History holds fewer Brexit lessons than 2 sides think
How we love bringing history into our political debates. We grab hold of vague notions of the past for a Punch-and-Judy brawl. There could hardly be a better example of this than Brexit, in which we skim through the whole of our history to search for analogies to batter the other side with.
Leavers have fulminated against ‘traitors’ who deserve the Tower for flouting Henry VIII’s assertion of sovereignty. Remainers have accused Leavers of being racists, imperialists, indeed, worse than Nazis. On a brighter note, Iain Duncan Smith’s recent comparison of Brexit to the Reformation talked of its ushering in a golden age when Britain “led the globe”. Professor Simon Schama, denouncing “dunces” who use history to illustrate simplistic ideas, points out the Reformation was a European phenomenon.
What much of this pseudo-historical polemic has in common is that it
tries to create a sense of inevitability and drama. Rather than Brexit being a proper subject of rational argument and democratic choice, it is presented, especially by hard-line Remainers, as being outside the proper ambit of the electorate. Because we are and always have been ‘European’, we must remain in the EU. As for the drama, it hardly needs illustration. A subject that until 2016 seemed a technical issue that bored most people rigid has been blown up into an existential struggle.
As a professional historian, I’m sorry that ideas about history have provided much of the material for the hysteria. On the Leave side, probably the most influential idea is British exceptionalism: we have ancient historical, legal and political traditions that make us resist undemocratic European federalism. There is some truth in this. In particular, our collective experience of the 20th century makes us less committed to the notion of “ever closer union” as the antidote to a new dark age. I rather doubt that earlier centuries have much influence on our decision. Moreover, many other Europeans take a similar view of themselves: we are less exceptional than we think.

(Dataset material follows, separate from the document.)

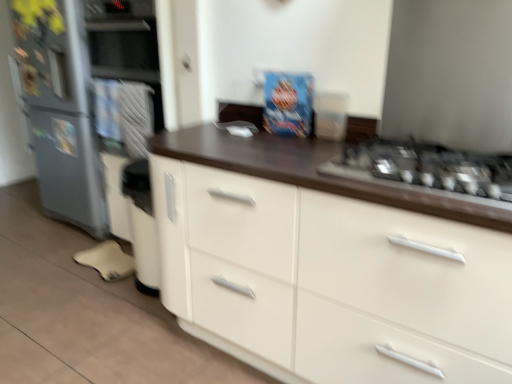 Question: Does metallic silver gas stove at right have a larger size compared to metallic gray refrigerator at left?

On the Remain side, there is more of a mishmash. One endlessly repeated assertion is that the EU guarantees European peace. There is little substance in this idea: the defeat of Nazi Germany, Nato and the spread of democracy are weightier causes. Meanwhile, belief that European unity is a triumphant historical inevitability seems to have faltered, replaced by a pessimistic assumption that the rise of China means hanging together in an increasingly troubled EU is our only hope. Over recent months, however, the Remainer argument seems to have become less about the EU itself and more about the iniquities of those who support leaving it, tarred as nostalgic imperialists and xenophobes. There has long been a current within Britain suspicious of its own national identity. In 1941 George Orwell famously observed that British intellectuals would prefer to be caught stealing from a poor box than standing up for the national anthem. At that time this was linked with admiration for Stalin’s Russia. But there is a longer history of progressive utopianism that believed fervently and successively in free trade, the League of Nations, pacifism, appeasement, the United Nations, CND, third-world Communism, and now an idealised EU.
The feeling of not being fully part of a nation symbolised by monarchy, a triumphalist history and, at one time, established churches, has deep roots in “the nonconformist conscience” and 19th-century anti-imperialism. It remains particularly visible among the ‘left-behind’ middle class of educated and undervalued public-sector workers, who see Brexit as the triumph of the
Tory elite.
Is this a uniquely British divide, heralding a break-up of the United Kingdom long anticipated by nationalists and some on the left? Yes and no. Like Tolstoy’s families, unhappy countries are all unhappy in their own way. But an alienated minority — indeed, often several — is a fact of life in most countries, not just ours.
Time will tell how deep and longlasting Remainer alienation will prove if and when we reassert national sovereignty. Most people who voted Remain did so from economic worry. But the doom-laden predictions of economic catastrophe have deflated and should continue to deflate. So it is hard to imagine a future Rejoin movement flogging the dead horse back to life. But the first lesson of history is unpredictability.